Thanks to yet another trapped nerve in my shoulder, I was engaged in some traditional – but unusual for me – Sunday afternoon pastimes today. Like lying on the sofa and channel hopping up and down through Virgin’s rather terrible TV offering. One of the music channels was showing a day long ‘100 best love songs’ medley because tomorrow is, of course, St Valentine’s day. The song I caught was Bonnie Tyler’s ‘Total Eclipse of the Heart’, which always conjours up faintly happy memories of school discos and suchlike, it being quite a popular ditty from childhood years and all that.
I genuinely have no recollection that the video was so wonderfully bizarre. The complete opposite of the song, which is as prosaically MOR as you get. Possibly the reason is that all videos shot in the early years of MTV this strange and pretentious, so that at the time this was forgettable. Maybe I’ve always turned over or fallen asleep before it gets interesting, or perhaps Top of the Pops never showed the second half. But by the standards of modern music promos, this is high art – albeit a particularly Greek (as in ancient) type of art with distrubingly paedofilic undertones.
If, like me before this morning, you remember the Jim Steinman-penned song but not the accompanying film, watch it from 3minutes on (the instrumental break). The sanest thing about it are the loincloth-wearing dancers circling Bonnie while trying to walk like crabs.
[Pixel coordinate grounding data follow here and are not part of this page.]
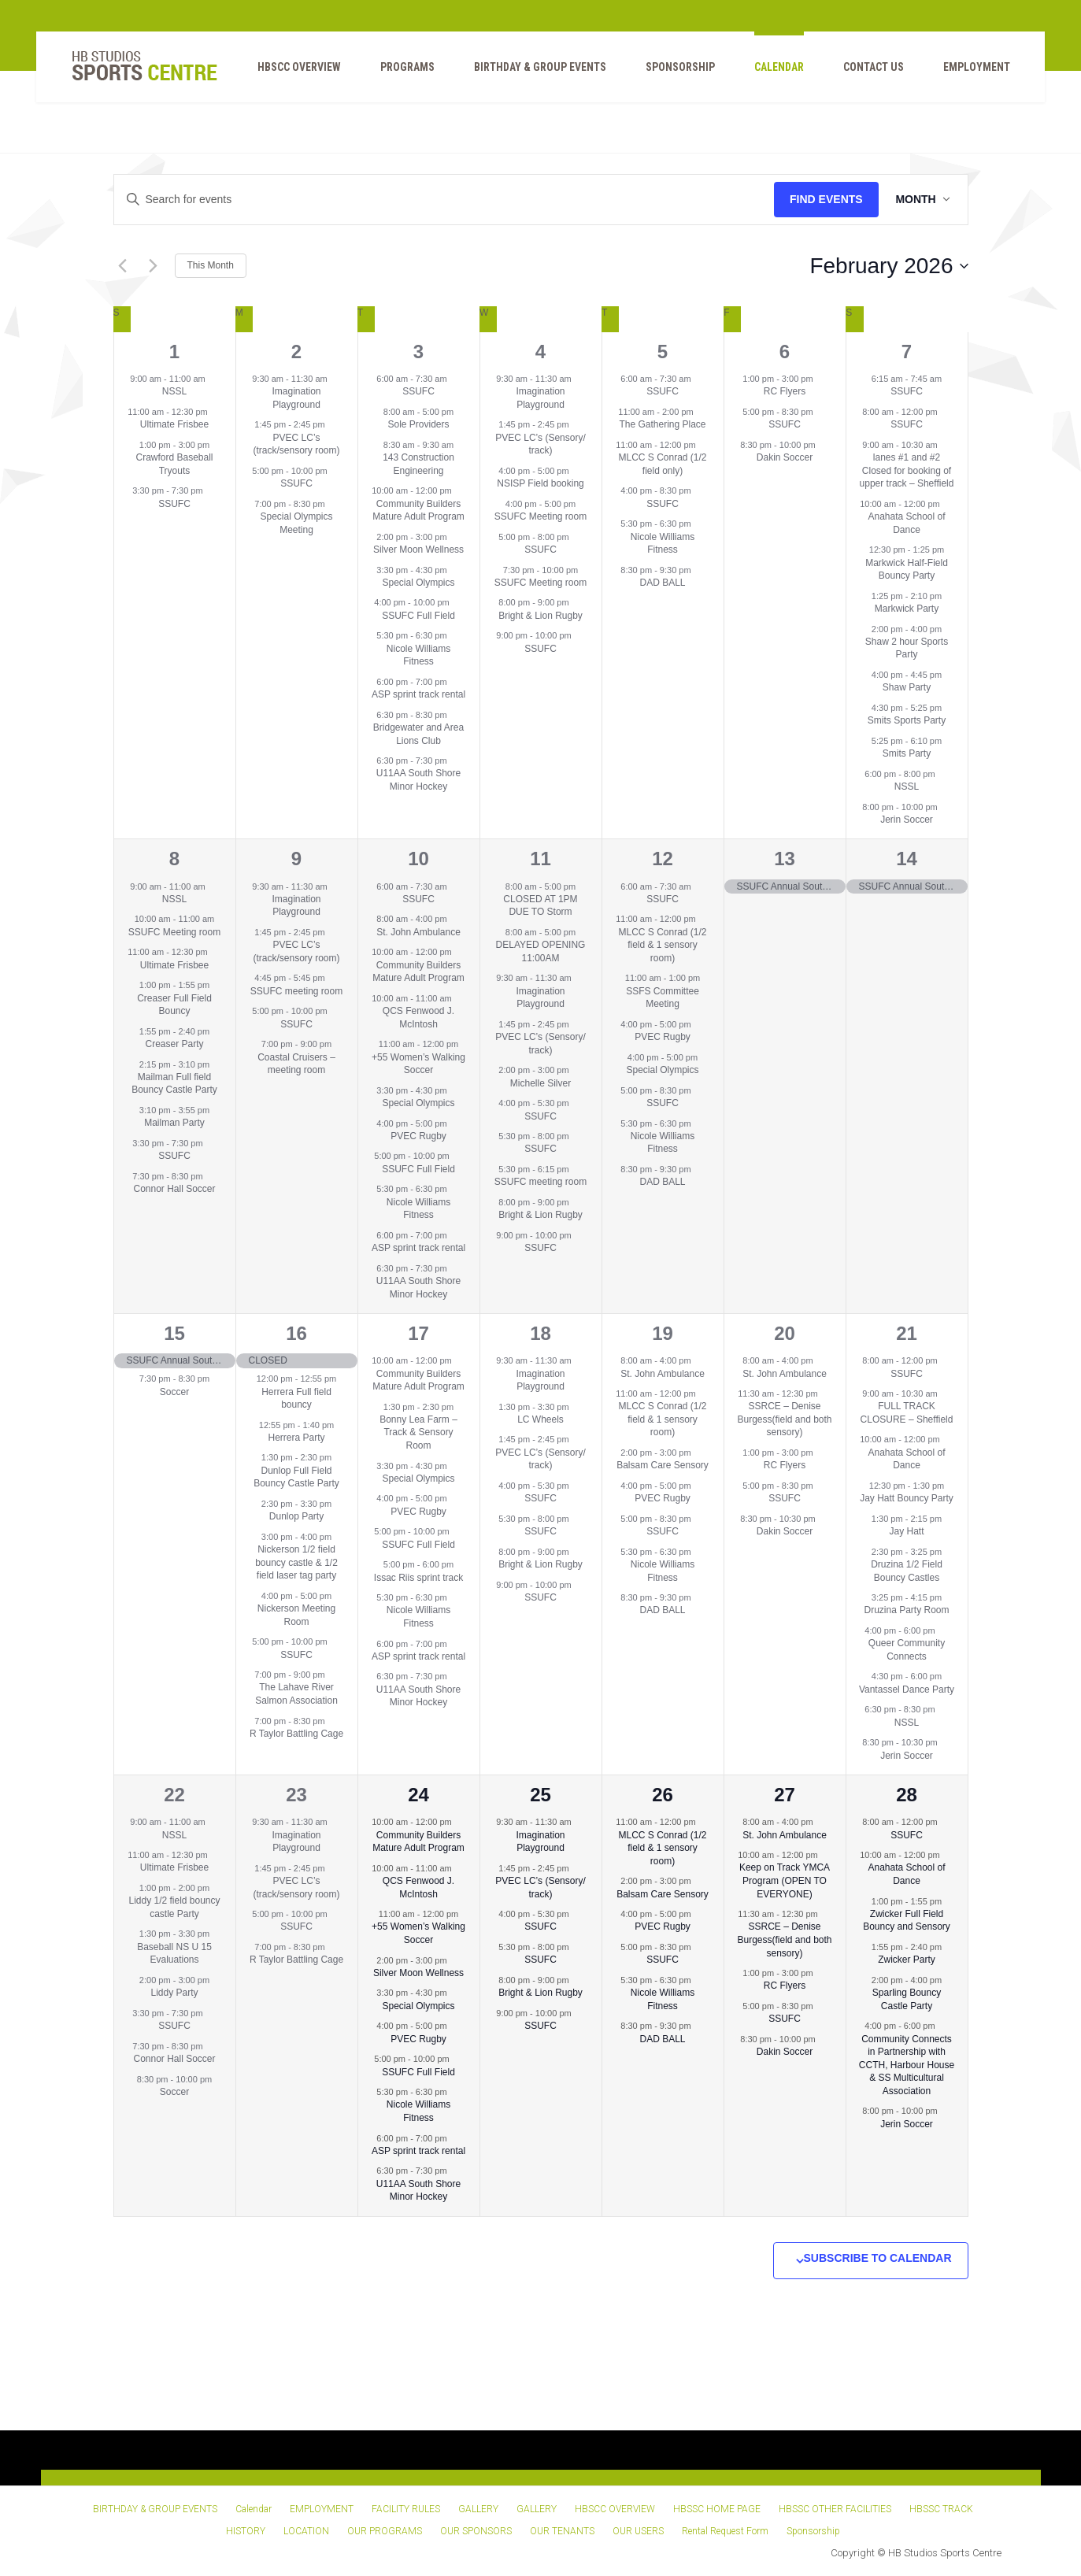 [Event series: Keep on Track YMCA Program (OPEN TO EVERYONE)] (825, 1855)
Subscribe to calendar (878, 2258)
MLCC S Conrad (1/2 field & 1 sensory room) (662, 945)
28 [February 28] (906, 1794)
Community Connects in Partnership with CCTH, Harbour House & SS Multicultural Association (906, 2065)
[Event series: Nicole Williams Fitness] (455, 635)
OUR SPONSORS (476, 2531)
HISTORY (245, 2531)
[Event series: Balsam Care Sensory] (699, 1452)
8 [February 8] (174, 858)
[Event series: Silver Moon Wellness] (455, 537)
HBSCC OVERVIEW (290, 71)
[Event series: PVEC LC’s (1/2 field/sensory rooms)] (333, 424)
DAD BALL (662, 582)
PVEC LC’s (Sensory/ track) (540, 444)
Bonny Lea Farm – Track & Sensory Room (418, 1432)
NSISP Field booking (540, 483)
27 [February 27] (784, 1794)
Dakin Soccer (785, 457)
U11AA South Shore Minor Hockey (418, 780)
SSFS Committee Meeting (662, 998)
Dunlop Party (296, 1516)
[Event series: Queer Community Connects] (943, 1630)
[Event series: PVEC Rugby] (455, 1122)
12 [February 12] (662, 858)
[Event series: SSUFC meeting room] (333, 978)
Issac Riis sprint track (418, 1577)
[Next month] (153, 266)
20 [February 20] (784, 1333)
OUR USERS (638, 2531)
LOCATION (306, 2531)
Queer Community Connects (906, 1650)
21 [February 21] (906, 1333)
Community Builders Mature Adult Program (418, 510)
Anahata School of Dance (906, 1459)
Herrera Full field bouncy (296, 1398)
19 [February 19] (662, 1333)
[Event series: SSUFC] (211, 490)
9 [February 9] (296, 858)
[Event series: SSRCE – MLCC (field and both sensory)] (825, 1393)
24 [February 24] (418, 1794)
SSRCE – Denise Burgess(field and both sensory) (784, 1419)
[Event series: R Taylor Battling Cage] (333, 1720)
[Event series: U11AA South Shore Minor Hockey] (455, 760)
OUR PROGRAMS (384, 2531)
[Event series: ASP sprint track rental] (455, 682)
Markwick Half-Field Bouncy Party (906, 569)
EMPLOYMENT (968, 71)
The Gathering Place (662, 424)
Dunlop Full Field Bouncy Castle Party (296, 1477)
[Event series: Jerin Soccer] (945, 806)
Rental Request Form (725, 2531)
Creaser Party (174, 1043)
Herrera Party (296, 1437)
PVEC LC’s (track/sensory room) (296, 444)
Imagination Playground (296, 398)
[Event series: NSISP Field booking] (577, 471)
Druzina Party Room (906, 1610)
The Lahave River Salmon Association (296, 1694)
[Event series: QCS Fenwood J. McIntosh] (459, 998)
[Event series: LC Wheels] (577, 1406)
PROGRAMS (399, 71)
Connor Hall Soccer (174, 1188)
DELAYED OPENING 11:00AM (541, 951)
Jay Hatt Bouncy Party (906, 1498)
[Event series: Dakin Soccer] (823, 445)
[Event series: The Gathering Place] (701, 411)
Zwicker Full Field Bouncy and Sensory (906, 1920)
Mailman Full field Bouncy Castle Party (174, 1083)
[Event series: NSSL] (213, 378)
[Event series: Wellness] (577, 1070)
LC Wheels (540, 1419)
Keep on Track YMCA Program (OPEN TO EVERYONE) (784, 1880)
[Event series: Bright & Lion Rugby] (577, 602)
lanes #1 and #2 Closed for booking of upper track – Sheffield (907, 470)
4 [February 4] (540, 351)
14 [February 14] (906, 858)
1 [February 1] (174, 351)
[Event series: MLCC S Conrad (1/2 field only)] (703, 445)
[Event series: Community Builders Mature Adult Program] (459, 490)
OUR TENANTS (562, 2531)
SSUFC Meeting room (540, 516)
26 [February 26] (662, 1794)
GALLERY (478, 2509)
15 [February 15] (174, 1333)
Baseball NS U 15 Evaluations (174, 1953)
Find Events (823, 199)
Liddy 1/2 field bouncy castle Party (174, 1907)
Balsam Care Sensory (662, 1465)
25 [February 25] (540, 1794)
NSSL (174, 391)
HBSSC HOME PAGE (717, 2509)
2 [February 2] (296, 351)
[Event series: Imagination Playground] (335, 378)
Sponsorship (671, 71)
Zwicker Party (906, 1959)
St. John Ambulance (418, 932)
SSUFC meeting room (296, 991)
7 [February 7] (906, 351)
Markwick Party (906, 608)
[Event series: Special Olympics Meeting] (333, 504)
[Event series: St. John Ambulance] (455, 918)
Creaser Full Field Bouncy (174, 1005)
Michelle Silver (540, 1083)
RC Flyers (784, 391)
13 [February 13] (784, 858)
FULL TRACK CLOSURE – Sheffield (907, 1413)
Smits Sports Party (907, 720)
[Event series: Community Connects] (943, 2025)
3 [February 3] (418, 351)
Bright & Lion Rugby (540, 615)
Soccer (174, 1391)
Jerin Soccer (906, 819)
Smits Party (907, 753)
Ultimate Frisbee (174, 424)
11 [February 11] (540, 858)
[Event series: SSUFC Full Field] (457, 602)
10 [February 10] (418, 858)
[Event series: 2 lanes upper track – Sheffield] (945, 445)
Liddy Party (174, 1992)
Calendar (770, 71)
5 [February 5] (662, 351)
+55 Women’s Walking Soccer (418, 1064)
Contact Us (865, 71)
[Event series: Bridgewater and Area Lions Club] (455, 715)
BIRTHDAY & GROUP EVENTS (531, 71)
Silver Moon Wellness (418, 549)
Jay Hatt (906, 1531)
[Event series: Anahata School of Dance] (947, 504)
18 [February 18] (540, 1333)
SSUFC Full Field (418, 615)
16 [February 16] (296, 1333)
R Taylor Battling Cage (296, 1733)
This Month (210, 265)
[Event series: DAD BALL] (699, 569)
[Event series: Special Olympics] (455, 569)
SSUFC (174, 503)
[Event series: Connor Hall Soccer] (211, 1176)
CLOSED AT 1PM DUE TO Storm (540, 906)
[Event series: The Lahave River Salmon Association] (333, 1674)
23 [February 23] (296, 1794)
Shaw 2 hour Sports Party (906, 648)
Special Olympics (418, 582)
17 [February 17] (418, 1333)
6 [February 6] (784, 351)
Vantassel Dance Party (906, 1689)
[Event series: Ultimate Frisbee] (215, 411)
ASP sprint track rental (418, 694)
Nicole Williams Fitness (418, 655)
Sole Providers (418, 424)
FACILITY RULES (406, 2509)
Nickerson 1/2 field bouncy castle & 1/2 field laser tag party (296, 1562)
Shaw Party (907, 687)
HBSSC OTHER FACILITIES (835, 2509)
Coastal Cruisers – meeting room (296, 1064)
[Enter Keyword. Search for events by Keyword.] (442, 199)
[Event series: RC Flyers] (821, 378)
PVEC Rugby (418, 1136)
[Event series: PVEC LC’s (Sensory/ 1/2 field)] (577, 424)
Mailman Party (174, 1122)
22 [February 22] (174, 1794)
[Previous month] (122, 266)
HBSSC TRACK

The school choir, whose ocular cavities have been hollowed out and replaced with torches, are the most literal interpretation of a song line ever – ‘turn around bright eyes’. The final few seconds, in which Bonnie is apparently revealed to be a teacher at a posh school who harbours highly innapropriate feelings for her charges, would surely never be made today.
Oh yeah, and it has ninjas too. Maybe they were edited in around 1990?